Ecchymosis: A Photo Essay

January 28, 2013

Ecchymosis is caused by the rupture of small blood vessels beneath the skin. Some causes are benign, others may herald dangerous disease.

This large macular area of ecchymosis on the thigh of a 26-year-old woman was found to be a sign of underlying acute lymphocytic leukemia. She had denied any trauma to this and other affected sites and was ingesting no suspect medications or dietary supplements. In the absence of clear cause, “spontaneous” bruising should be considered an urgent medical problem.

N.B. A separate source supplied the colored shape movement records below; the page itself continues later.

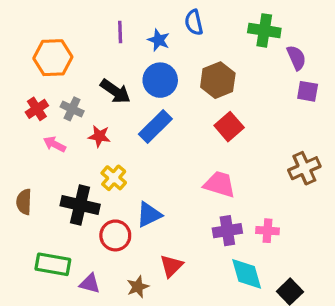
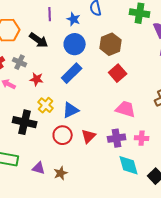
black arrow: (115, 91) -> (39, 40), moved
pink trapezoid: (219, 184) -> (126, 109), moved
blue triangle: (149, 215) -> (71, 110), moved
red circle: (115, 235) -> (63, 135), moved
red triangle: (171, 266) -> (89, 136), moved
purple triangle: (90, 284) -> (39, 168), moved

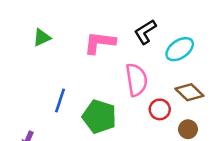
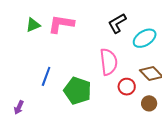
pink L-shape: (100, 43) -> (61, 24), moved

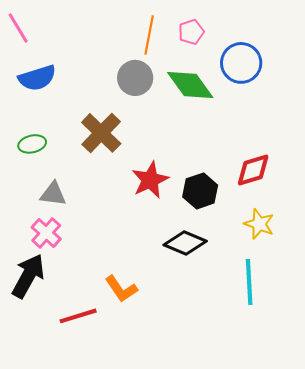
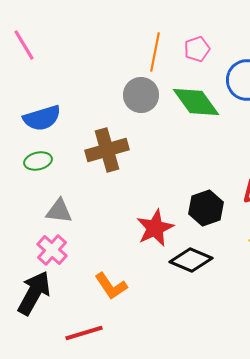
blue semicircle: (37, 78) -> (42, 118), moved
brown cross: (101, 133) -> (107, 150), turned 30
red star: (150, 180) -> (155, 228), moved
orange L-shape: (121, 289) -> (111, 286), moved

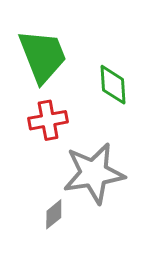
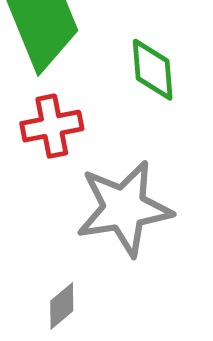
gray diamond: (54, 214) -> (62, 306), moved

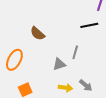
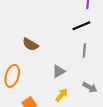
gray line: (75, 52) -> (84, 50), moved
yellow arrow: (65, 88) -> (62, 95), moved, turned -48

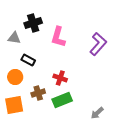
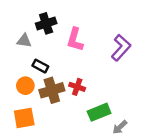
brown cross: (38, 93) -> (52, 90), moved, size x1.5
green rectangle: (62, 100) -> (99, 112), moved

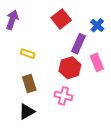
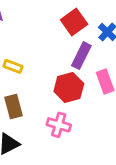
red square: (61, 19) -> (74, 22), moved

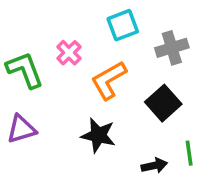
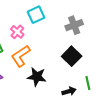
cyan square: (123, 25) -> (36, 15), moved
orange L-shape: (109, 80) -> (21, 56), moved

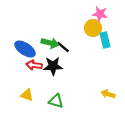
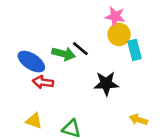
pink star: (100, 14) -> (115, 16), moved
black line: (63, 47) -> (80, 49), moved
black star: (53, 66) -> (106, 83), moved

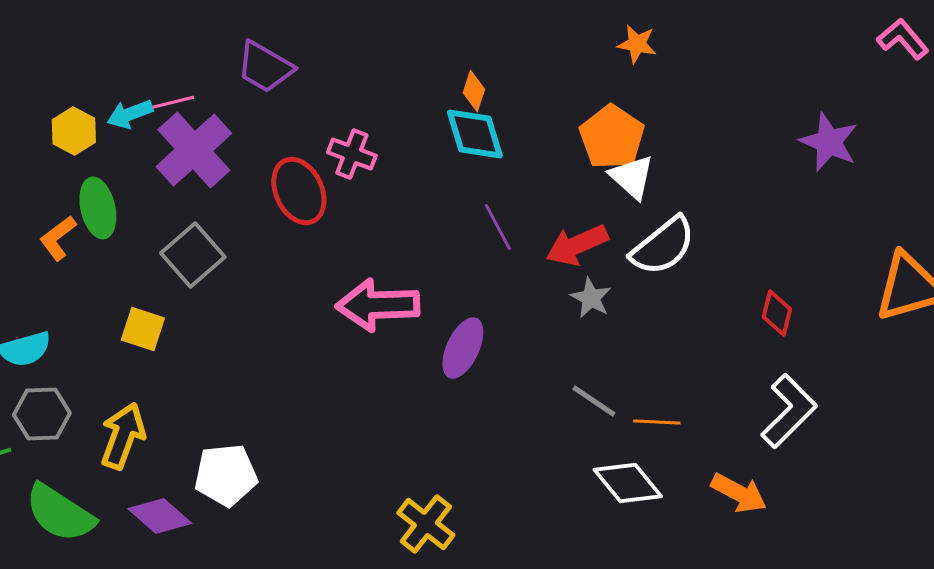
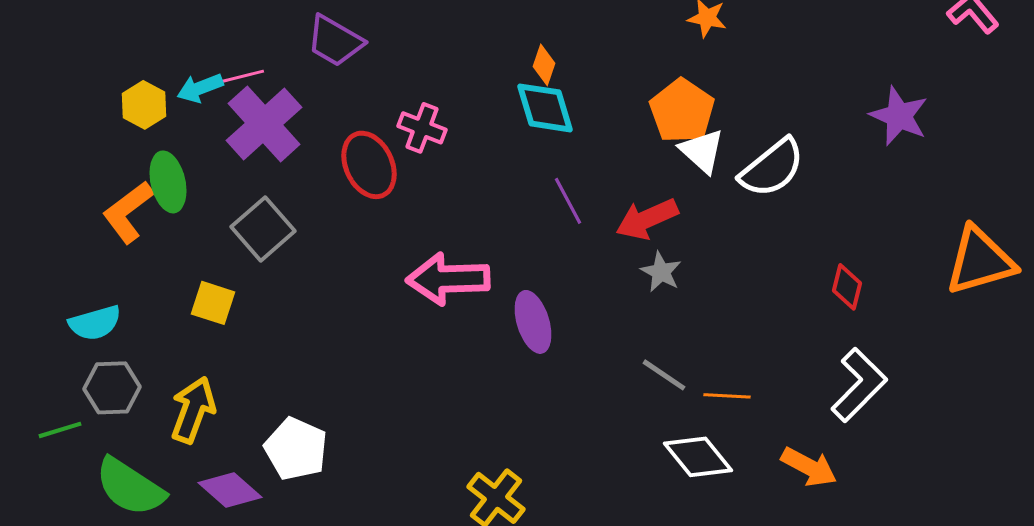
orange L-shape: (58, 238) -> (128, 212), size x1.4
white semicircle: (663, 246) -> (772, 168), moved
purple ellipse: (463, 348) -> (533, 322), turned -42
white pentagon: (226, 475) -> (296, 449), turned 30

Courtesy of Ted Rosen, MD.

Click here for the next image

 

The severe bilateral hematomas seen on the thigh of this elderly patient are the result of failed placement of triple-lumen femoral catheters during admission to the ICU.

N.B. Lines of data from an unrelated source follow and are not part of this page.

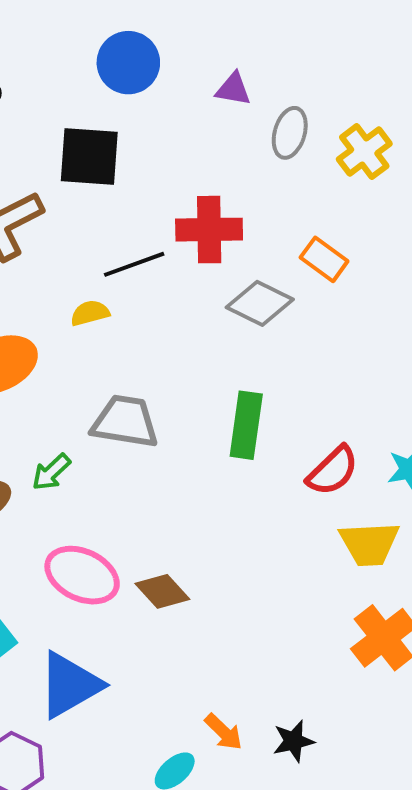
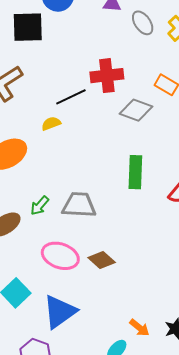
gray ellipse: (290, 133) -> (143, 23), turned -45
black square: (89, 156) -> (28, 27), moved
gray trapezoid: (125, 422) -> (79, 205), moved

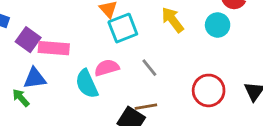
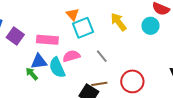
pink rectangle: (54, 48) -> (47, 40), moved
blue triangle: (35, 78) -> (39, 61), moved
red circle: (209, 90) -> (132, 81), moved
green arrow: (21, 98) -> (32, 74), moved

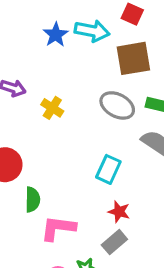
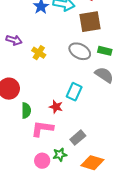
red star: (119, 212) -> (56, 107), moved

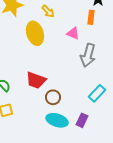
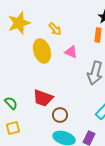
pink triangle: (73, 33) -> (71, 52), moved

Courtesy of Henry Schneiderman, MD and Sweet F. Ver, MD.

Click here for the next image

 

The severe orbital bruising seen here and the lateral subconjunctival hemorrhage are the result of intimate partner violence against a 35-year old woman. She also had ecchymoses on all 4 extremities, her posterior shoulders, posterior neck, and left lumbar and sacral areas.



Courtesy of Robert P. Blereau, MD.

Click here for the next image

 

The extensive purple ecchymoses and red raised lesions seen here were found on the legs of an elderly woman. Smaller but similar areas were seen on the arms. A diagnosis of a severe drug reaction was made based on the patient’s history and lack of other possible causes. Cephalosporin was implicated.

Courtesy of Henry Schneiderman, MD.

Click here for the next image

 

The distinct circular ecchymoses seen here were noted on the back of a 57-year-old Vietnamese woman who presented to the ED with worsening respiratory symptoms and fever. The lesions were found to be the result of cupping, a therapeutic maneuver used in alternative medicine and, in this case, by the patient's husband in attempt to relieve his wife's upper respiratory tract symptoms.

Courtesy of Fawad Shaheen, MD.

Click here for the next image

 

A Cullen sign, seen here, is a periumbilical ecchymosis classically associated with hemorrhagic pancreatitis. In this patient, the ecchymosis resulted from a rectus sheath hematoma caused by violent coughing.

Courtesy of D. Brady Pregerson, MD.

Click here for the next image

 

This large, firm, ecchymotic and exquisitely tender mass was seen over the left side of the abdomen of a 77-year-old woman. The medical history revealed she was taking warfarin and she had fallen in her home a few days earlier. A CT scan without contrast of the abdomen and pelvis showed a massive abdominal wall hematoma arising from the left rectus sheath of the lateral abdominal wall with a fluid-blood level consistent with an acute hemorrhage.

Courtesy of Donald Wickline, MD, Michael D. Smith, MD, and David Effron, MD.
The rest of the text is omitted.